Auteur : Prasad V. Rayasam

Description : This paper discusses how design for manufacturability can result in creating a lower cost product to meet all performance targets. Integration and collaboration between design and manufacturing teams result in questioning legacy product features and developing new ones that meet performance & manufacturing criteria. In this paper we discuss one specific example of design for manufacturing of airfoils for modern day Turbines. Generation of 5-axis CAM toolpath for airfoil machining is a complex process. There is high value in designing “manufacturable” or producible airfoil CAD models at the design phase to ensure reduced rework to fix geometry inconsistencies during the manufacturing phase. We discuss common issues faced during machining of airfoils and how they can be mitigated with better airfoil design in conceptual design phase. Though authors did not explicitly follow SAVE recommended value engineering steps during the execution of this project, in hindsight, the mindset required and employed by entire global team was no different than the spirit of value engineering. 
 
The main challenge faced in creating such mindset is many times lack of awareness and in-depth knowledge of design requirements by manufacturing engineers and lack of manufacturing constraints and cost functions by design engineers. One of the important enablers for breaking these barriers between design and manufacturing is CAD-CAM framework. What we learnt is the need for same set of tools or seamless integration of tools that is transparent to users in both communities and also need for “real time” feedback during design of features. An analysis was carried out of common problems faced during airfoil machining which are attributable to geometric inconsistencies. Algorithms were built to identify these geometry inconsistencies. These algorithms were used by preliminary airfoil designers to fix the identified problems in design phase. A steam turbine blade that was manufactured at GE Power business is used for this study. The results helped identify the airfoil geometric inconsistencies upfront and avoidance of re-work and failed toolpath creation during airfoil machining in the shop, resulting in several thousand dollars of benefit.
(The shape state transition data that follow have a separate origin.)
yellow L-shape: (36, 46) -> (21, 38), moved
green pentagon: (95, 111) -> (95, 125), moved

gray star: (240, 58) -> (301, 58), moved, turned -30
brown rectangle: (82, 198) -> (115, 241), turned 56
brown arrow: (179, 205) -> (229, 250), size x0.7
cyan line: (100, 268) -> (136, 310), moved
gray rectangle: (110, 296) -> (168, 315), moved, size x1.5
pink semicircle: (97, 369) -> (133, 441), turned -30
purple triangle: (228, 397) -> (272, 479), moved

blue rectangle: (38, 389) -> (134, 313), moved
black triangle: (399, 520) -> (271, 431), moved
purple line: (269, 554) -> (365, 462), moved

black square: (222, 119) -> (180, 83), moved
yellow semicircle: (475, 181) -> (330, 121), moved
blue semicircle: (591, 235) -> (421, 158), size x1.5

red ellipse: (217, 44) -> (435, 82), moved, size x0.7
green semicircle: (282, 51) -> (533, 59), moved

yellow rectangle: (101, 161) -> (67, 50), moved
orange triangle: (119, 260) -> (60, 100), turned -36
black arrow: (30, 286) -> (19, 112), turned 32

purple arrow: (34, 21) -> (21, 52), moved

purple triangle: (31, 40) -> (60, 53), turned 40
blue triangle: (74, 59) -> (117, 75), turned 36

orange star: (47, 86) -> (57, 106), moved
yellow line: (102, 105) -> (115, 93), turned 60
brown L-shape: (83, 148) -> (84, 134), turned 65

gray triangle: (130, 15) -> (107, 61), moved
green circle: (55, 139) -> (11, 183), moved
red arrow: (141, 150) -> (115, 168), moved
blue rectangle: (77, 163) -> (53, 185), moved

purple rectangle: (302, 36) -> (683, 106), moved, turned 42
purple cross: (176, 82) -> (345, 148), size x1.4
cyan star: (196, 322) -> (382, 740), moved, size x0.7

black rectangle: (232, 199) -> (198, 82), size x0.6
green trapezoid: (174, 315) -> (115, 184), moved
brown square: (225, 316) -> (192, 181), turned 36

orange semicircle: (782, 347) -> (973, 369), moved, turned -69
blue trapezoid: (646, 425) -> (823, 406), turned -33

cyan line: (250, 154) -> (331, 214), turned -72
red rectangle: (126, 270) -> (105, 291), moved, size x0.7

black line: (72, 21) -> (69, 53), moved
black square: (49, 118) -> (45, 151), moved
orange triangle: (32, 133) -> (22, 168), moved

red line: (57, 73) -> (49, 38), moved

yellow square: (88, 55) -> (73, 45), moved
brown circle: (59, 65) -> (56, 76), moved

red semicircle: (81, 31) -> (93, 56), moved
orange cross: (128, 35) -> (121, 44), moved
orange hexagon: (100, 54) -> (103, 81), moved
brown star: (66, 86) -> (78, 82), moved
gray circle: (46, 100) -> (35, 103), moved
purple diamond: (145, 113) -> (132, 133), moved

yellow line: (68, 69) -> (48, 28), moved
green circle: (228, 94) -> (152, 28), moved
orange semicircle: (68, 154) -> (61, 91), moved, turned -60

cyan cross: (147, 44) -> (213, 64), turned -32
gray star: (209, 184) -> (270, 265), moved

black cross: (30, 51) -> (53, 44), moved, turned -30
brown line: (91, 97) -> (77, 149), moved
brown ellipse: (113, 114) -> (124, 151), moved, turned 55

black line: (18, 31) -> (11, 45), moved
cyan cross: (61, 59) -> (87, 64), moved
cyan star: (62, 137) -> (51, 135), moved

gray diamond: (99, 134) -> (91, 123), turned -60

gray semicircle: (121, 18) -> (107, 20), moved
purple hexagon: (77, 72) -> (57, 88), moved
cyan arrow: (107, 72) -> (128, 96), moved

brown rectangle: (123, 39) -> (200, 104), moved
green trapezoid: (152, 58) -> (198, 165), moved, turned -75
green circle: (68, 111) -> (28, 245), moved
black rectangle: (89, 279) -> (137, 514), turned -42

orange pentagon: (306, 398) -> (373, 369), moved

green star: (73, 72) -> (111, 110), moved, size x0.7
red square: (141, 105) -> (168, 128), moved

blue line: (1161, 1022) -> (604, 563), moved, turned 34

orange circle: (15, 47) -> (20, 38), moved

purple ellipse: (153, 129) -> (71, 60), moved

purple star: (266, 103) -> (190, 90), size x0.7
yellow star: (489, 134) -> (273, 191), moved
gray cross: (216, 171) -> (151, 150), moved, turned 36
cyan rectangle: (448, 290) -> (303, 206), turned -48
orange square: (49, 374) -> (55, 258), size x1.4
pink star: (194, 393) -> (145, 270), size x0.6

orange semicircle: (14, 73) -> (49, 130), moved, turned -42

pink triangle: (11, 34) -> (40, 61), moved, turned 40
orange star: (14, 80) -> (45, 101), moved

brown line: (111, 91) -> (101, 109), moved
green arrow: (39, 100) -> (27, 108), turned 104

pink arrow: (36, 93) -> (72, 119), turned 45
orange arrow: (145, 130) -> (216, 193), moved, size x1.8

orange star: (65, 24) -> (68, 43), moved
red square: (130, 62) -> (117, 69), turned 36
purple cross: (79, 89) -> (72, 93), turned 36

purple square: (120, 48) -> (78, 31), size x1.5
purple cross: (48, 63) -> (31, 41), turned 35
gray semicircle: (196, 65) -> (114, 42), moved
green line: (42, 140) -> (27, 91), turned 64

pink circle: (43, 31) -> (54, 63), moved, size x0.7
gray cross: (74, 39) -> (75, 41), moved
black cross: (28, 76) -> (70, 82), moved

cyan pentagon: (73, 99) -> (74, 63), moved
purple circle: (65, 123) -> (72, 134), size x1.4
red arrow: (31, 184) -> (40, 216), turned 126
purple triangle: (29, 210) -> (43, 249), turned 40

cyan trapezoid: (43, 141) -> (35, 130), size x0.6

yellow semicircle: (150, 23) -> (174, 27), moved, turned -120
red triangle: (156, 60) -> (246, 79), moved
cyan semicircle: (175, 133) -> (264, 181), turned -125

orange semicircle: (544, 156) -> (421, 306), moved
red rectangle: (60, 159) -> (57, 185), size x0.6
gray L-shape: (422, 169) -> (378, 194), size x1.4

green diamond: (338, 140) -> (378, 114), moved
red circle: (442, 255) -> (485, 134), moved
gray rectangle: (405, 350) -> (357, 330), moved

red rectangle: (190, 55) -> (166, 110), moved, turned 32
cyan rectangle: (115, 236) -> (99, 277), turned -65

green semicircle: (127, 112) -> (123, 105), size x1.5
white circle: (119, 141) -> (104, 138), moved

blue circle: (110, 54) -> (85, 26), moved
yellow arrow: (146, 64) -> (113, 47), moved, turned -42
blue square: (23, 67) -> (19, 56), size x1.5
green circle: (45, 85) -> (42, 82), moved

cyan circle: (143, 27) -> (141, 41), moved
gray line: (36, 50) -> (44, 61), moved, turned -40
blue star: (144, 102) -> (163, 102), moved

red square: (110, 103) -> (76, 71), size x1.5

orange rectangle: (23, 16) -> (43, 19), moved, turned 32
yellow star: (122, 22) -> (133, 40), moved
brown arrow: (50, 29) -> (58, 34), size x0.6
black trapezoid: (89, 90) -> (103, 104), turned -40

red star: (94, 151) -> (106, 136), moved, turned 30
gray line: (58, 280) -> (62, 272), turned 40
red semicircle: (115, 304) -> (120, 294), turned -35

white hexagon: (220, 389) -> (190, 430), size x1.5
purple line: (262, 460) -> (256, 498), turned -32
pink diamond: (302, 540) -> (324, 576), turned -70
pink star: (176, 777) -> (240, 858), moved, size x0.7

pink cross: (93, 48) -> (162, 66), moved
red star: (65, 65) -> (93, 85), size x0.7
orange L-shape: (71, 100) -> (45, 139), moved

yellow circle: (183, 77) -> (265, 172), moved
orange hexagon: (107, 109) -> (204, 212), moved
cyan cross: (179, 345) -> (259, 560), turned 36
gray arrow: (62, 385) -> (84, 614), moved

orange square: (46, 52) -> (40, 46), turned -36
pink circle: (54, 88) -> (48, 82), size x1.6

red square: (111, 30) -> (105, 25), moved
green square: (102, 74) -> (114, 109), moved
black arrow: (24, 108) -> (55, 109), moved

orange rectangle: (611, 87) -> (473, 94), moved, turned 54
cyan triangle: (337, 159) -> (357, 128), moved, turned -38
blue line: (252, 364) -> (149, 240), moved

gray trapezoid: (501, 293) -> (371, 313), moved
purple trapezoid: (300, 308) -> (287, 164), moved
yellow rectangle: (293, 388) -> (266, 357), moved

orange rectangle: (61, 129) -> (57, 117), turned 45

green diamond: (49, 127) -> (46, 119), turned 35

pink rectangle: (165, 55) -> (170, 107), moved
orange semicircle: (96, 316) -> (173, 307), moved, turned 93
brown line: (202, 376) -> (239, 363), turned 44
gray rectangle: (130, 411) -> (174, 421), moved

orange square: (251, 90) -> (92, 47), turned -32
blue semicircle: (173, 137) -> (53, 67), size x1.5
Equally importantly, the process followed especially building an inter-disciplinary global team of design engineers and supply chain engineers/machinists has proven to be a best practice that is being replicated for other projects.  

Auteur : K S Deep

Description : Bottoms up should cost enables corporations to better understand cost structure of their product. For should costing to be trust-worthy and useful, a validated cost model is mandatory. A bottoms up should cost model is comprised of components like material, machine, process, and cost algorithm. In order to validate models, one needs to validate all these components to match the physics of the process and rates applicable for the particular organization or region of manufacture. Due to innumerable variables involved and lack of well-defined baseline data, validating a cost model is very challenging. In this study we present a systematic and physics based approach that can be adopted by organizations to validate should cost models. We discuss the process and challenges involved in doing such a validation and showcase key use-cases of a validated should cost model during sourcing negotiations and design to cost studies.

Auteur : Joseph Otero

Description : The Value Methodology is employed to solve different kinds of problems of varying levels of difficulty, so the tools employed and the associated rigor should match the problem. The tools and rigor of the Value Methodology should fit the problem or opportunity. For example, a three-day VE event with cursory style tools may be perfect for conceptual design work whereas a set of multiple six-day VE events employing tools that demand rigor may be needed for addressing final design challenges. This presentation makes general recommendations about what tools in the value methodology to employ in specific circumstances.